Following is a summary of current US domestic news briefs.
US to utilize AI to withdraw visas of trainees it sees as Hamas supporters, Axios reports
The U.S. State Department will use expert system to withdraw visas of foreign students who it perceives as supporters of Palestinian Hamas militants, Axios reported on Thursday, pointing out senior State Department officials. President Donald Trump signed an executive order in January to combat antisemitism and has actually vowed to deport non-citizen college trainees and others who took part in pro-Palestinian protests that have been continuous for months in the middle of Israel's military attack on Gaza after Hamas' October 2023 attack.
CIA fires an undefined variety of new officers
The Central Intelligence Agency fired a slew of current hires today, 3 individuals familiar with the matter stated, cuts that existing and previous U.S. intelligence officers alerted would run the risk of harmful U.S. nationwide security. The shootings under U.S. President Donald Trump's brand-new CIA director, John Ratcliffe, come as Trump administers over enormous federal workforce reductions supervised by billionaire Elon Musk and his Department of Government Efficiency (DOGE).

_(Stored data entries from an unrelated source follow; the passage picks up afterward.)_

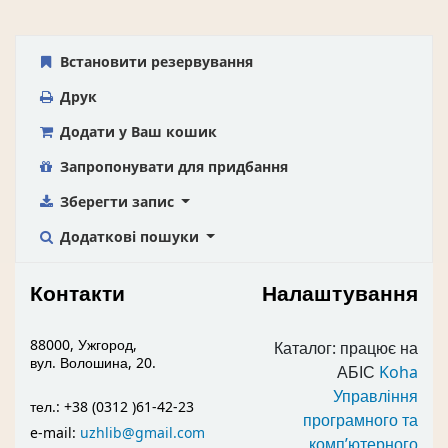
Встановити резервування
Друк
Додати у Ваш кошик
Запропонувати для придбання
Зберегти запис
Додаткові пошуки
Контакти
Налаштування
88000, Ужгород,
Каталог: працює на
вул. Волошина, 20.
АБІС
Koha
Управління
тел.: +38 (0312 )61-42-23
програмного та
e-mail:
uzhlib@gmail.com
комп’ютерного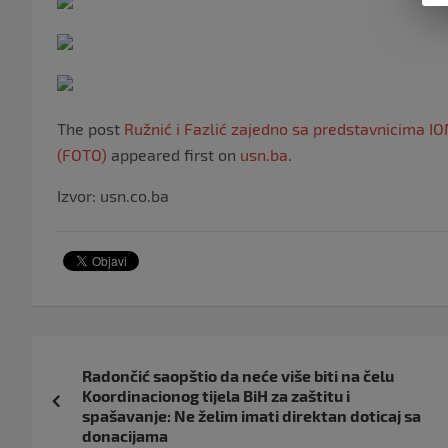
The post
Ružnić i Fazlić zajedno sa predstavnicima I
(FOTO)
appeared first on
usn.ba
.
Izvor: usn.co.ba
Navigacija
Radončić saopštio da neće više biti na čelu
objava
Koordinacionog tijela BiH za zaštitu i
spašavanje: Ne želim imati direktan doticaj sa
donacijama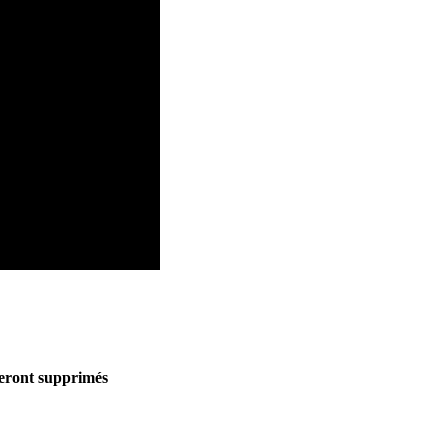
seront supprimés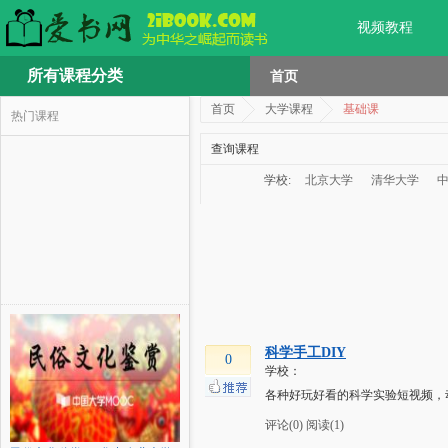
视频教程
所有课程分类
首页
首页
大学课程
基础课
热门课程
查询课程
学校:
北京大学
清华大学
科学手工DIY
0
学校：
各种好玩好看的科学实验短视频，
评论(0)
阅读(1)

Veterans, farm groups slam Trump cuts at Democrat-run Arizona city center
Arizona farm groups and veterans brought together by Democratic chief law officers lashed out at U.S. President Donald Trump's federal cuts, saying the president was overlooking judges who obstructed his executive orders and damaging former service members. They spoke at an in some cases raucous city center on Wednesday night organized by the nation's 23 Democratic chief law officers, who have submitted suits to ask judges to obstruct a string of Trump executive orders, including his suspension of trillions of dollars in federal grants, loans and financial backing.
'We remain in a dark space,' US judge says on rising threats
Threats against U.S. judges are increasing and attorneys ought to do more to press back against heated rhetoric, 4 federal judges stated in a on Thursday. Speaking at an American Bar Association meeting on white collar criminal offense in Miami, U.S. District Judge Richard Boulware of Las Vegas federal court said dangers versus the judiciary had increased "greatly."

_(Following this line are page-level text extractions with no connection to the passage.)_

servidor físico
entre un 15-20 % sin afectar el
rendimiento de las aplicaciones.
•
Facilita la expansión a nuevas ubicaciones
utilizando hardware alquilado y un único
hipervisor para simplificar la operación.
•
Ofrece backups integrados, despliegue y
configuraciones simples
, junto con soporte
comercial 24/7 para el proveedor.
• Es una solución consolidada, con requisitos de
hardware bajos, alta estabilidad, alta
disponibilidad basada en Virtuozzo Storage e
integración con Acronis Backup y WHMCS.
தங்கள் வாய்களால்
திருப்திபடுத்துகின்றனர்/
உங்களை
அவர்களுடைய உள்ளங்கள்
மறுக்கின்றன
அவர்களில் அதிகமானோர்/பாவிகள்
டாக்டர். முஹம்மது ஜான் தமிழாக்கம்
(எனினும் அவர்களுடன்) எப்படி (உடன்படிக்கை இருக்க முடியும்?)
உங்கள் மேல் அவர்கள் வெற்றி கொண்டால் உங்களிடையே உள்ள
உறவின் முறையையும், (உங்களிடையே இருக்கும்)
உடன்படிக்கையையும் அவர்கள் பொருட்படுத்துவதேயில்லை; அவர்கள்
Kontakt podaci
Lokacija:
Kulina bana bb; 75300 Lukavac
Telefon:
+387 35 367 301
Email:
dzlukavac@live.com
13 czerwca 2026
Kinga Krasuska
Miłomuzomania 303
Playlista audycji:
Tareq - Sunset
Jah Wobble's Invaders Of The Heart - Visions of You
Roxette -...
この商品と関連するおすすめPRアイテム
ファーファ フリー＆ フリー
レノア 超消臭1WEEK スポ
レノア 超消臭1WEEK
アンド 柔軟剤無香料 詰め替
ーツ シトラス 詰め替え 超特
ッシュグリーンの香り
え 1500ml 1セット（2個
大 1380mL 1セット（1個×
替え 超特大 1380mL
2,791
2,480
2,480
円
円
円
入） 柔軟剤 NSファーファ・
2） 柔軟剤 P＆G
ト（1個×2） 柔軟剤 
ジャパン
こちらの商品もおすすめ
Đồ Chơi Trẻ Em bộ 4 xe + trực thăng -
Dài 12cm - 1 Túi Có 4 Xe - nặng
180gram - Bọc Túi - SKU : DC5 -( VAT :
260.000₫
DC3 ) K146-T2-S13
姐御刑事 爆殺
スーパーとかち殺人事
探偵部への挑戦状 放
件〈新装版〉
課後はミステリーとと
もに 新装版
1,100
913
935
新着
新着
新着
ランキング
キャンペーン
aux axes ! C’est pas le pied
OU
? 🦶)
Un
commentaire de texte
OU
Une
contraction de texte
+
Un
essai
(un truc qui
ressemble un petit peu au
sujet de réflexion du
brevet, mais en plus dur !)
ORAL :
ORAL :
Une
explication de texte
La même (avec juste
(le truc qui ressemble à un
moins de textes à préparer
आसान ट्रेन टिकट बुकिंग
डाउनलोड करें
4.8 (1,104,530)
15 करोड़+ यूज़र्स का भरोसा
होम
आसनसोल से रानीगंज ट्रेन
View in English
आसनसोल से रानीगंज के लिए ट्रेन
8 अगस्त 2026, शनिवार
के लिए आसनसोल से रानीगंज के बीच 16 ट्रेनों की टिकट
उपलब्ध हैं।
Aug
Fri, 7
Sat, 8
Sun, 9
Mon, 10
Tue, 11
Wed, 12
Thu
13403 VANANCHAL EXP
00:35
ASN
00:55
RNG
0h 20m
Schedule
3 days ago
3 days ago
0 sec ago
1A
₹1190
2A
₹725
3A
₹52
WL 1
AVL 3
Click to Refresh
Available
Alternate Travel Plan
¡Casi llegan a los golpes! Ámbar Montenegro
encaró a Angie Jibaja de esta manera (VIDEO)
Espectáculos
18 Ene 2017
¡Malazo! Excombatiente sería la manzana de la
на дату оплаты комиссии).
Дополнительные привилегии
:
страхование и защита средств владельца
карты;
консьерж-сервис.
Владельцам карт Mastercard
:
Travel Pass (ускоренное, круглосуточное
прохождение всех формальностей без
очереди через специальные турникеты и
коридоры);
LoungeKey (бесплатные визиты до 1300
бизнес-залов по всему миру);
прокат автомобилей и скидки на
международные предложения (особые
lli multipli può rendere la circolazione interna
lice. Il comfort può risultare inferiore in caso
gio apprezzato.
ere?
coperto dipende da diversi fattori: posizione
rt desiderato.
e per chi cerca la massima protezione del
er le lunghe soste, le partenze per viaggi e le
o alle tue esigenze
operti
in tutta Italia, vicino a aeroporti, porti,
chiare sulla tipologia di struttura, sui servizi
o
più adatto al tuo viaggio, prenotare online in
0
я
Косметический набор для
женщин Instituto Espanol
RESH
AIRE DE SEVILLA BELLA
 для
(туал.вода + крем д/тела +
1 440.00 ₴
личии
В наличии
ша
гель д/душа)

Trump's FDA nominee tepidly backs function for vaccine advisers in guarded Senate look
Martin Makary, President Donald Trump's nominee to run the U.S. FDA, informed lawmakers on Thursday he would assemble a committee of vaccine consultants but said he would reassess which scientific issues require their input. It was one of several concerns on which Makary, a Johns Hopkins doctor, kept his cards close to his chest while facing the Senate's Health, Education, Labor, and Pensions Committee for 2 hours.
Trump informs cabinet secretaries they, not Musk, are in charge of staff cuts
U.S. President Donald Trump told his cabinet members on Thursday that they, not Elon Musk, have the last say on staffing and policy at their agencies, according to a source knowledgeable about the matter. The billionaire Tesla CEO and his Department of Government Efficiency will play an advisory function only, Trump said, according to the source. Musk remained in the room and told the cabinet he was great with Trump's strategy, the source said.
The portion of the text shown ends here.